AWS EC2 power ON/OFF

Turning off EC2 instances when they are not in use is a simple and effective way of reducing AWS cost. It works especially well in environments such as development/test where EC2 instances are used only during work hours.  A simple 10-hour weekday schedule can help save 70% of the cost.

Many customers use home grown scripts (or Lambda functions by advanced Cloud users) to implement EC2 scheduling.  There are third party solutions including FittedCloud that offer SaaS based implementations that help customers set up and manage EC2 schedules. They are typically very easy to use, and a sample policy creation GUI looks like below.

AWS also offers an EC2 scheduling feature at a small cost to customers. It uses a CloudFormation template and resources such as DynamoDB, Lambda and CloudWatch. We love CloudFormation and these services, but AWS implementation is clearly meant for folks that have familiarity with these services. Schedules are driven by tags, so users will have to tag their instances appropriately as well. At the low end of the market we find that many customers don’t have the time or expertise to deploy them and hence depend on third party solution that are easier to use.

Other than easy deployment, it is also important to know when the instances are actually being used. We find that many applications outside typical dev/test environments also have patterns that can benefit from EC2 scheduling. One way to identify the usage pattern is to use CPU utilization data available in CloudWatch Console. One could analyze the graphs and come up with a schedule recommendation, as described in this blog.  It requires a manual analysis using multiple thresholds (max CPU utilization, min duration of inactivity) and consideration for noise to come up with a reasonably accurate recommendation.  To be even more accurate, one should also consider network traffic and disk IO activities.

Machine Learning Driven EC2 power ON/OFF

While manual analysis may work for a few instances, how can it scale if there are 100s or 1000s of instances? FittedCloud uses machine learning to identify when EC2 instances are actually being used and makes schedule recommendations.  Historical utilization information for the past few weeks can be fed into machine learning models to determine exactly when they are being used. Such models also use a probability of confidence – set by default at a very high level- to ensure high level of accuracy.  A sample of machine learning provided schedule looks as below.

Customers can simply select the schedule and instruct the software to manage the schedule.

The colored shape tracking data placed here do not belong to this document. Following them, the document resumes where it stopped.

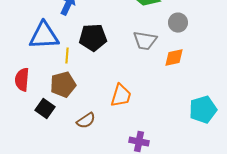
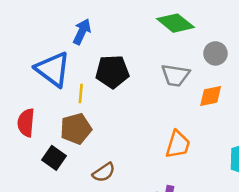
blue triangle: (44, 36) -> (53, 69), turned 40
orange trapezoid: (121, 96) -> (178, 144), moved

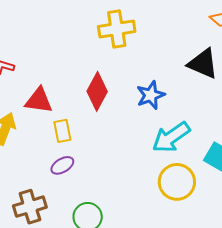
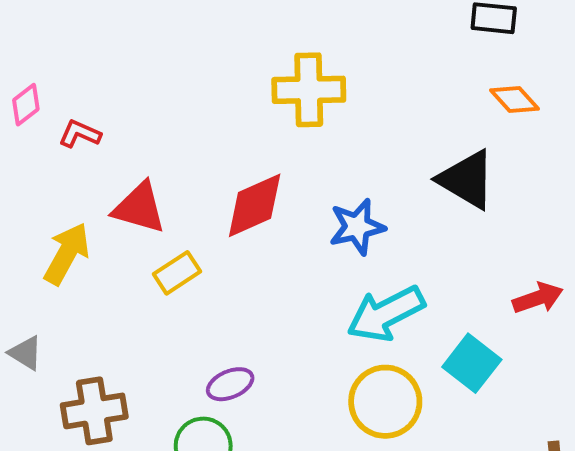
red diamond: (97, 91) -> (255, 205), turned 30
yellow rectangle: (62, 131) -> (177, 273), turned 60
purple ellipse: (62, 165) -> (230, 384), moved

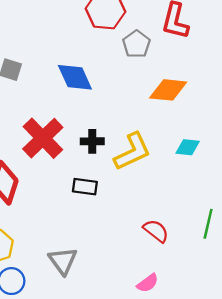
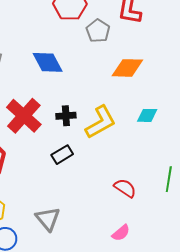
black rectangle: (85, 187) -> (62, 155), turned -35

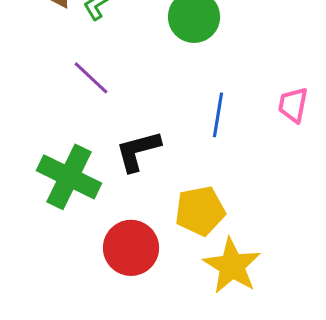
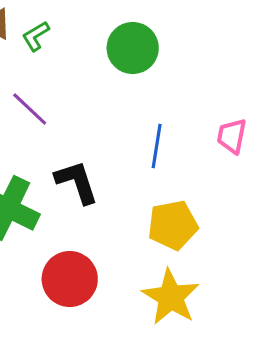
black L-shape: (138, 151) -> (77, 182), turned 87
yellow pentagon: (200, 211) -> (173, 225), moved

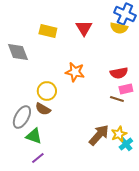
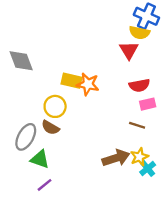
red triangle: (84, 28) -> (129, 50), moved
yellow rectangle: (48, 31) -> (71, 81), moved
brown line: (117, 99) -> (137, 125), moved
brown arrow: (99, 135) -> (116, 158), turned 30

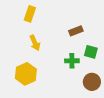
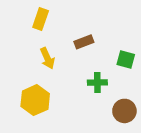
brown rectangle: (76, 31) -> (84, 42), moved
green square: (91, 52) -> (126, 60), moved

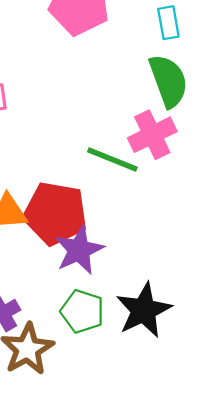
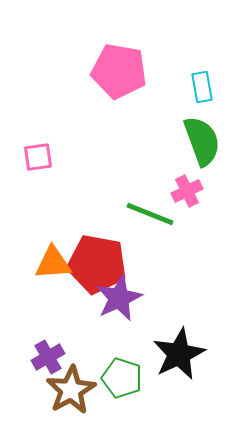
pink cross: (152, 135) -> (187, 191), size x0.7
green pentagon: (82, 311) -> (122, 378), moved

Compared to manual EC2 scheduling, machine learning driven EC2 scheduling simplifys EC2 power management and is more accurate and scalable.

Next Generation Cloud Optimization Automation

In our view ever increasing complexity in cloud environments mandate that next generation cloud optimization solutions must automate optimization actions using machine learning to ensure reduced cost, operational accuracy and efficiency. Such solutions should help customers identify resource utilization schedules accurately, run schedules with single click and continue to monitor utilization to ensure that the schedules adapt to changes to utilization patterns.